The Lacy Baronetcy, of Ampton in the County of Suffolk, is a title in the Baronetage of the United Kingdom. It was created 23 June 1921 (as part of the 1921 Birthday Honours) for Pierce Lacy, Chairman of the Birmingham Stock Exchange and founder of the British Trusts Association and the British Shareholders Trust.

The first baronet was born in Birmingham but his father John Pierce Lacy, was born in Enniscorthy, County Wexford and moved to Edgbaston, Warwickshire. The first baronet married Ethel Maud Draper, daughter of artist James Finucane Draper of Saint Helier, Jersey. Since 1998, the baronetcy has been held by Sir Patrick Brian Finucane Lacy, 4th Baronet, who inherited the title after his elder brother, the third baronet, died without children.

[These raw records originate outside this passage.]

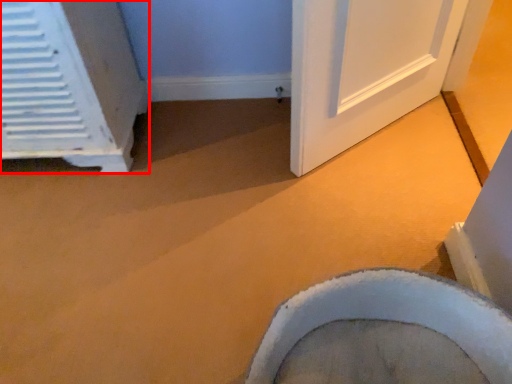 Question: Considering the relative positions of air conditioning (annotated by the red box) and toilet in the image provided, where is air conditioning (annotated by the red box) located with respect to the staircase?

Choices:
 (A) right
 (B) left

Answer: (B) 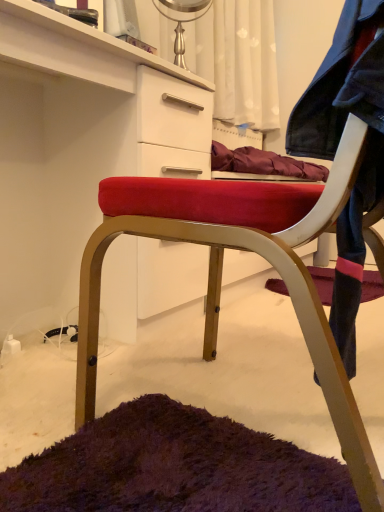 Question: Considering the relative sizes of faded denim jacket at lower right and velvet red chair at center in the image provided, is faded denim jacket at lower right smaller than velvet red chair at center?

Choices:
 (A) yes
 (B) no

Answer: (A)

Question: From a real-world perspective, is faded denim jacket at lower right over velvet red chair at center?

Choices:
 (A) no
 (B) yes

Answer: (B)

Question: Is faded denim jacket at lower right to the left of velvet red chair at center from the viewer's perspective?

Choices:
 (A) yes
 (B) no

Answer: (B)

Question: Is faded denim jacket at lower right positioned in front of velvet red chair at center?

Choices:
 (A) yes
 (B) no

Answer: (A)

Question: Considering the relative sizes of faded denim jacket at lower right and velvet red chair at center in the image provided, is faded denim jacket at lower right shorter than velvet red chair at center?

Choices:
 (A) no
 (B) yes

Answer: (B)

Question: Considering the positions of faded denim jacket at lower right and velvet red chair at center in the image, is faded denim jacket at lower right taller or shorter than velvet red chair at center?

Choices:
 (A) tall
 (B) short

Answer: (B)

Question: Is faded denim jacket at lower right bigger or smaller than velvet red chair at center?

Choices:
 (A) big
 (B) small

Answer: (B)

Question: From a real-world perspective, is faded denim jacket at lower right positioned above or below velvet red chair at center?

Choices:
 (A) above
 (B) below

Answer: (A)

Question: Relative to velvet red chair at center, is faded denim jacket at lower right in front or behind?

Choices:
 (A) front
 (B) behind

Answer: (A)

Question: Is velvet red chair at center in front of or behind faded denim jacket at lower right in the image?

Choices:
 (A) front
 (B) behind

Answer: (B)

Question: Is point (92, 313) positioned closer to the camera than point (299, 141)?

Choices:
 (A) farther
 (B) closer

Answer: (A)

Question: Is velvet red chair at center inside the boundaries of faded denim jacket at lower right, or outside?

Choices:
 (A) outside
 (B) inside

Answer: (A)

Question: From the image's perspective, is velvet red chair at center above or below faded denim jacket at lower right?

Choices:
 (A) below
 (B) above

Answer: (A)

Question: From the image's perspective, is velvet red chair at center positioned above or below velvet red chair at center?

Choices:
 (A) above
 (B) below

Answer: (B)

Question: Looking at their shapes, would you say velvet red chair at center is wider or thinner than velvet red chair at center?

Choices:
 (A) thin
 (B) wide

Answer: (B) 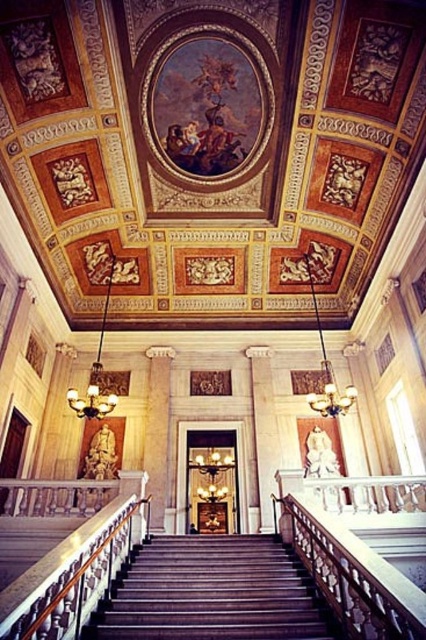 Question: Based on their relative distances, which object is nearer to the white marble railing at center?

Choices:
 (A) white marble column at center
 (B) wooden staircase at center

Answer: (B)

Question: Estimate the real-world distances between objects in this image. Which object is closer to the wooden staircase at center?

Choices:
 (A) white marble railing at center
 (B) white marble column at center

Answer: (A)

Question: Is white marble railing at center thinner than white marble column at center?

Choices:
 (A) yes
 (B) no

Answer: (A)

Question: Which point is farther to the camera?

Choices:
 (A) (146, 349)
 (B) (150, 592)

Answer: (A)

Question: Is white marble railing at center to the left of white marble column at center from the viewer's perspective?

Choices:
 (A) no
 (B) yes

Answer: (B)

Question: Is wooden staircase at center wider than white marble railing at center?

Choices:
 (A) no
 (B) yes

Answer: (A) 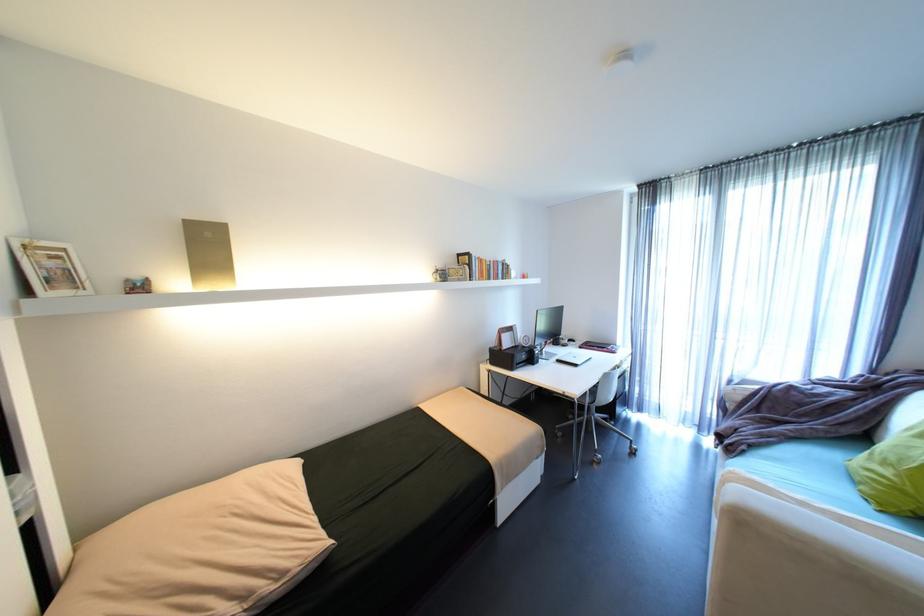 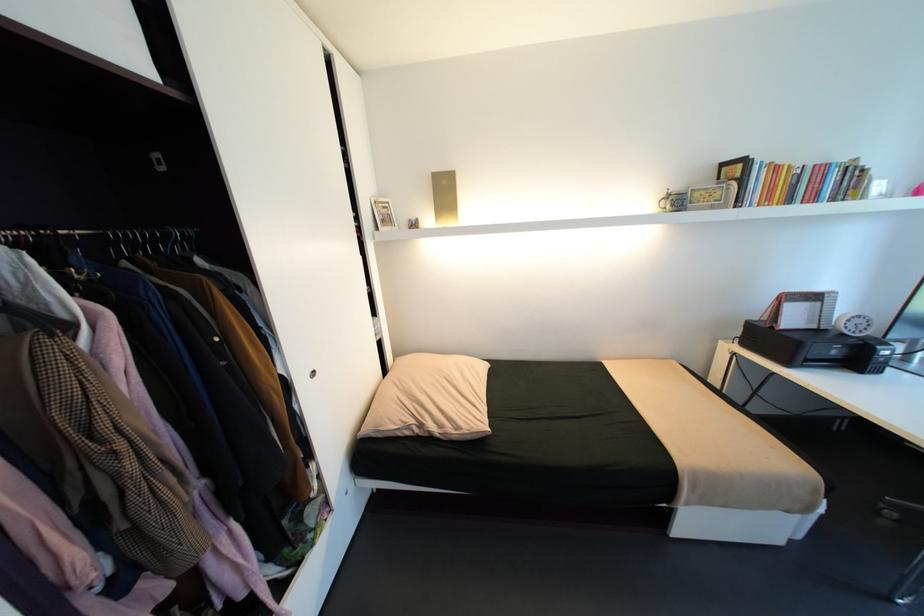 Find the pixel in the second image that matches point (507, 350) in the first image.

(779, 328) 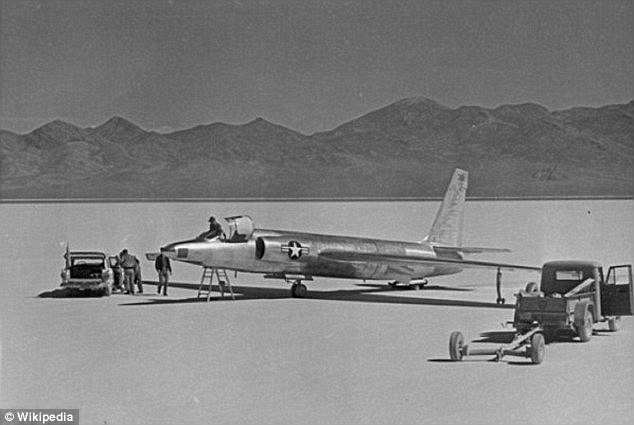 The image size is (634, 425). I want to click on glass, so click(x=569, y=272). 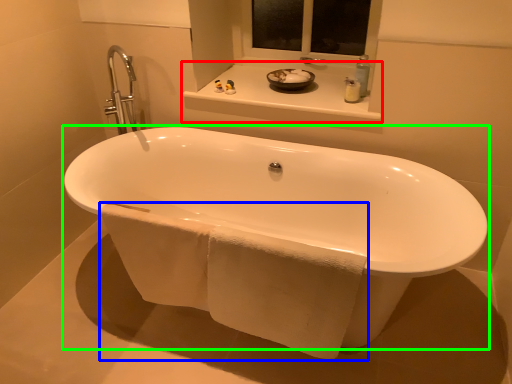 Question: Estimate the real-world distances between objects in this image. Which object is closer to window sill (highlighted by a red box), bath towel (highlighted by a blue box) or bathtub (highlighted by a green box)?

Choices:
 (A) bath towel
 (B) bathtub

Answer: (B) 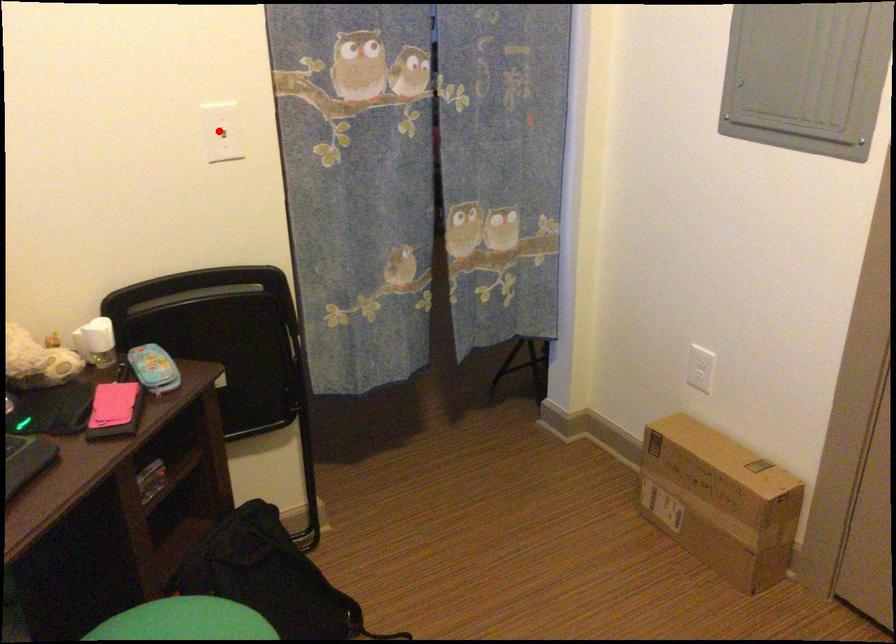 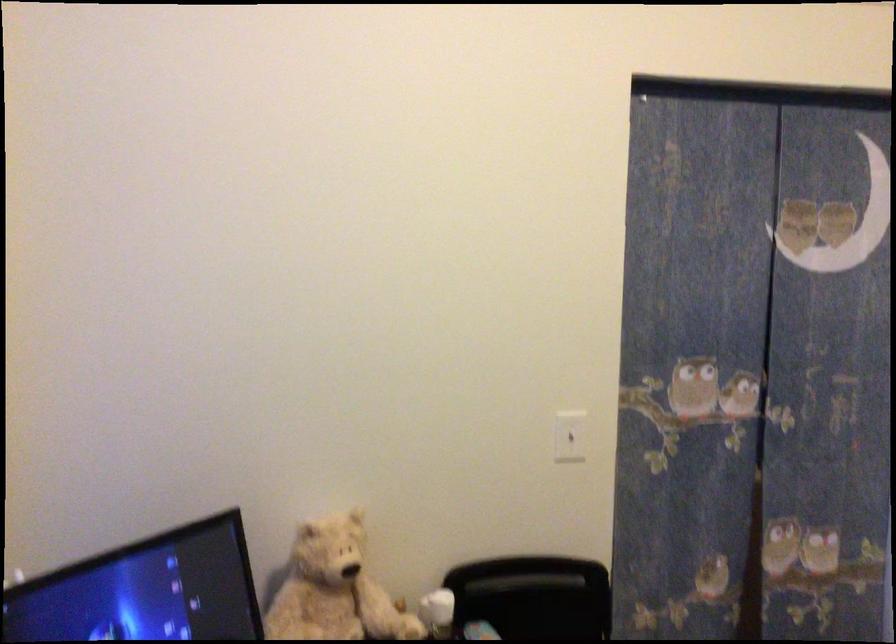 Question: I am providing you with two images of the same scene from different viewpoints. A red point is shown in image1. For the corresponding object point in image2, is it positioned nearer or farther from the camera?

Choices:
 (A) Nearer
 (B) Farther

Answer: (B) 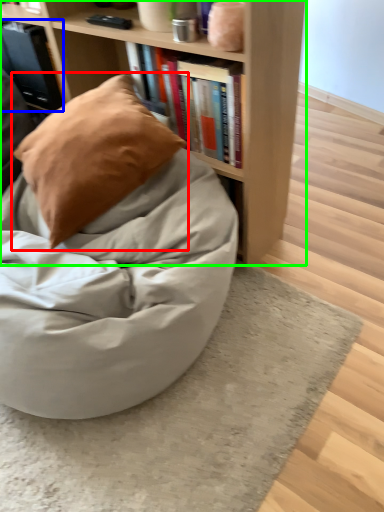 Question: Considering the real-world distances, which object is closest to pillow (highlighted by a red box)? book (highlighted by a blue box) or bookcase (highlighted by a green box).

Choices:
 (A) book
 (B) bookcase

Answer: (B) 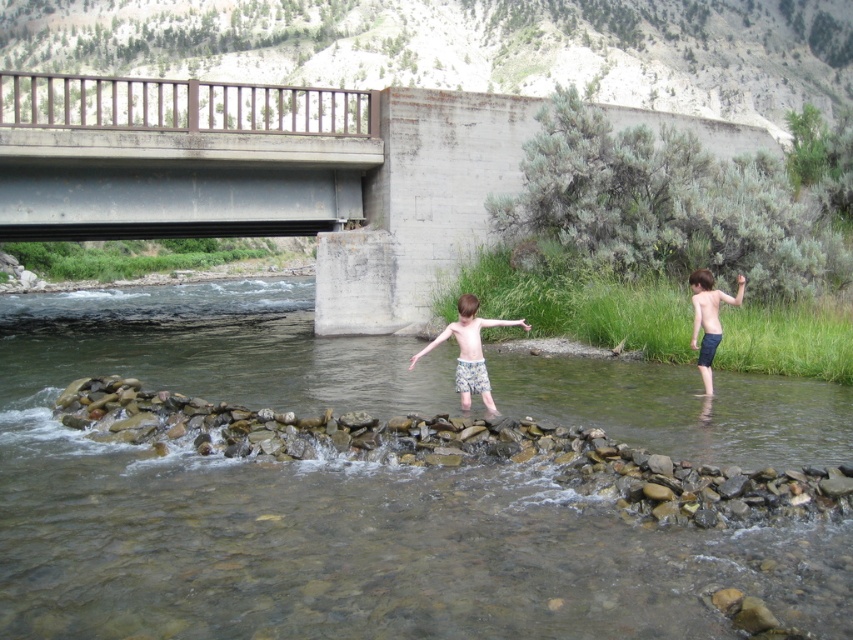 You are standing on the riverbank and want to cross to the other side. The metallic gray bridge at upper center is your only option. However, you notice the light blue shorts at center are in the water below the bridge. Can you safely cross the bridge without getting your clothes wet?

The metallic gray bridge at upper center is to the left of light blue shorts at center, so crossing the bridge would not put you in the water where the light blue shorts at center are located. Therefore, you can safely cross the bridge without getting wet.

You are a drone operator who needs to capture a photo of the metallic gray bridge at upper center and light blue shorts at center. The camera has a minimum focus distance of 15 meters. Can the drone capture both objects in focus at the same time?

The distance between the metallic gray bridge at upper center and light blue shorts at center is 16.97 meters, which is greater than the camera minimum focus distance of 15 meters. Therefore, the drone can capture both objects in focus at the same time. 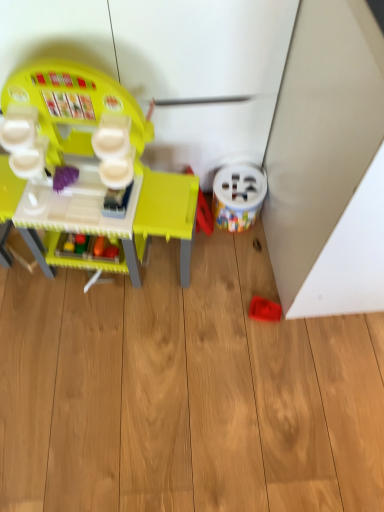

==Lacy baronets, of Ampton (1921)==
- Sir Pierce Thomas Lacy, 1st Baronet (16 February 1872 – 25 December 1956)
- Sir Maurice John Pierce Lacy, 2nd Baronet (2 April 1900 – 22 April 1965)
- Sir Hugh Maurice Pierce Lacy, 3rd Baronet (3 September 1943 – 4 December 1998)
- Sir Patrick Brian Finucane Lacy, 4th Baronet (born 14 April 1948)

The heir to the baronetcy is the current baronet's only son, Finian James Pierce Lacy (born 24 September 1972). There are no further heirs to the title.